During the 2nd and 1st centuries BC, the Romans became the strongest power on the Adriatic and played a crucial role in the gradual process of Romanisation of the indigenous people. Epigraphic sources tell us that the 1st century BC marked a very intense process of colonisation of Italic immigrants, especially from the Po valley and the Veneto. Before formation of the Empire, Italic peoples used to hold important functions in the public life of the towns of Osor (Apsoros), Krk (Curicum), Beli (Caput Insulae) and Rijeka (Tarsatica). At that time, the Kvarner area formed the north-western part of the province of Dalmatia. Ancient urbanisation meant the construction of new facilities within indigenous settlements: the building of new squares, temples and baths; renovation of streets; construction of waterworks and sewage system channels; laying out of burial grounds. Entirely new settlements grew up on the land along important sea routes, like Tarsatika, Ad Turres (Crikvenica), Selce, or Fulfinum beneath today’ s town of Omišalj.
In late antiquity, that is, in the 4th century, the roads between Italy and Dalmatia were renovated, as well as some of the routes that pass across the Croatian Littoral. A defence system for the region was organised to protect against barbarian invasions from the east. The centre of the new region became Tarsatika (today’ s old part of the town of Rijeka), where at the location of an early antique coastal trading town a mighty military camp with headquarters was built, and the bathes (thermae) were enlarged.
After the Visigoth migrations in the 5th century, there began a period of gradual renewal that was marked by the rule of the Ostrogoth kingdom with its seat in Ravenna. It was a period in which dioceses were formed, and monumental Christian churches were built and adorned with marble furniture and floor mosaics were. After the end of the Gothic-Byzantine war, the renewed Empire led by Justinian built a series of fortresses and renovated the centres of Christianity. This short cultural and economic “renaissance” was interrupted by the first waves of the Avar-Slavic migrations that reached our region around 600 AD. After that came a period of turmoil, with fights for survival of the remaining urban centres on Kvarner’s islands, and also a period of complete ethnical changes in the hinterlands. At the end of the 8th and beginning of the 9th centuries, simultaneously with the establishment of political rule by Charlemagne, the coastal area – the Littoral – was permanently settled by the Croats who soon moved to the islands under Byzantine authority, especially the islands of Krk and Cres. The process of converting the Croats to Christianity on the islands, where diocesan centres were continuously active, was finished in the 9th and 10th centuries. Christianisation of the coastal region, particularly in the Vinodol area, was slower – the Croats there maintained their military and clan system until the flourishing of feudalism at the beginning of the 12th century and the formation of the Croatian-Hungarian Kingdom.
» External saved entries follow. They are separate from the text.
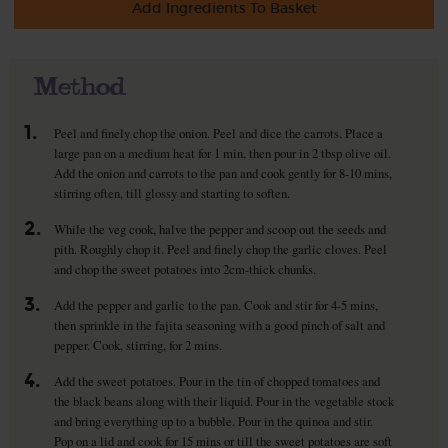
Add Ingredients To Basket
Method
1.
Peel and finely chop the onion. Peel and dice the carrots. Place a
large pan on a medium heat for 1 min, then pour in 2 tbsp olive oil.
Add the onion and carrots to the pan and cook gently for 8-10 mins,
stirring often, till glossy and starting to soften.
2.
While the veg cook, halve the pepper and scoop out the seeds and
pith. Roughly chop it. Peel and finely chop the garlic cloves. Peel
and chop the sweet potatoes into 2cm-thick chunks.
3.
Add the pepper and garlic to the pan. Cook and stir for 4-5 mins,
then sprinkle in the fajita seasoning with a good pinch of salt and
pepper. Cook, stirring, for 2 mins.
4.
Add the sweet potatoes. Pour in the tin of chopped tomatoes and
the black beans along with their liquid. Pour in the vegetable stock
and bring everything up to a bubble. Pour in the quinoa and stir.
Pop on a lid and cook for 15 mins or till the sweet potatoes are soft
Gradina (hill fort) is the name given to the prehistoric settlements surrounded by dry-stone walls and located on elevations that could be defended more easily or hilltops commanding good views of the surrounding area and enabling visual communication between individual settlements. Depending on the size and appearance of the settlement and specific features of the local dialect, several variants of the word Gradina are found, such as Gradac, Grac, or Gračišće. On the island of Krk, where the local variant of a retoromanian dialect was in use until the 19th century, these locations have names of Roman origin, such as Kaslir, Kostrij or Kastril. The word Gradina also indicates the ruins of medieval castles, as in Gradina Drivenik, Gradina Grižane, Gradina Ledenice or Gradina Trsat.
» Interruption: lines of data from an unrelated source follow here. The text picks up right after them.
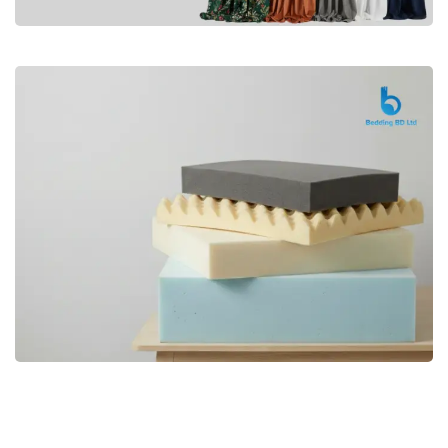
Premium
CURTAIN
Shop Now
Bedding bd, Orthopedic Mattress
Premium
bd,Spring Mattress bd.Premium
FOAM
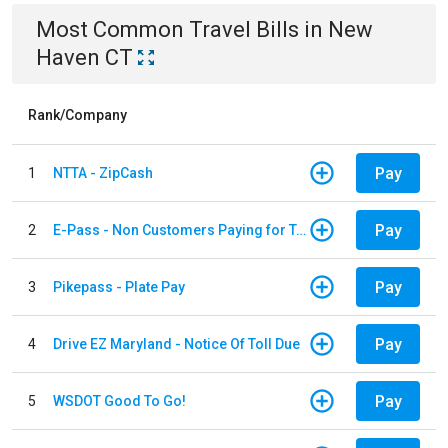
Most Common
Travel
Bills
in
New
Haven CT
Rank/Company
Pay
1
NTTA - ZipCash
Pay
2
E-Pass - Non Customers Paying for Toll Violations
Pay
3
Pikepass - Plate Pay
Pay
4
Drive EZ Maryland - Notice Of Toll Due
Pay
5
WSDOT Good To Go!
Gomila (heap, pile) is a term often used in archaeology to describe a circular mound of stones or earth that can result either from the centuries-long clearing of karst ground and piling up of stones along the borders of plots, in which case it is called a gromača, or by the building up of conical piles that can be several metres high. The term often refers to tumuli (burial mounds) that can be several metres in diameter and that hide graves from the Copper Age or, more likely, the Bronze Age, but rarely from the Iron Age. They are often found in dominant positions and hilltops, on infertile karst pastures and wind-exposed plateaus, or on elevations above arable karst fields.
Hum is a term that refers to a top of a hill or elevation that often hides an archaeological site from the prehistoric or early medieval period. There are several variants of this term that also indicate places that hide archaeological sites beneath them, such as Humac, Hlam, Helm, Halm, or Halmac.
Grobišće is a term used in the northern Croatian Littoral area to describe an abandoned plot of land or a barren area that used to be a cemetery. One location of a grobišće is near to the town of Grobnik, with traces of a burial ground from the Iron Age, early Antiquity and early Middle Ages. Old Croatian and early medieval cemeteries across the Vinodol valley often bear that name.
Mirine is a name of Roman origin (with variants Merine, Merišća or Mire) that refers to the ruins or ruined walls of buildings, mostly from the Antiquity or late Antiquity.
The Liburnian Limes is a system of defensive walls, observation posts and towers, actually a group of defensive establishments built by the late Roman state to protect the eastern border of Italy from barbarian invasions. The Roman Empire built that system of fortifications and barriers on communication routes in our region during the 4th century. The central military camp with headquarters was located in the coastal settlement of Tarsatica (the old town of today’s Rijeka) from where the wall (limes) with regularly distributed observation posts and towers stretched over Kozala and Veli Vrh towards Donje Jelenje. Another wall was built on the karstic hilltops above Obruč (the upper flow of the River Rječina), from where it wound through the hinterland of Studena and up into the mountainous hinterlands towards Željezna vrata. The branch of the limes that closes the hollow between Prezid i Babno polje even today demarcates the border between Slovenia and Croatia. The limes is spatially the largest, but unfortunately not easily approachable, building monument from the period of Late Antiquity in the Kvarner region. Some of its shorter sections have been preserved and are accessible in the areas of Rijeka (Kalvarija), Studena (Za Presikom and Vranjeno) and Prezid.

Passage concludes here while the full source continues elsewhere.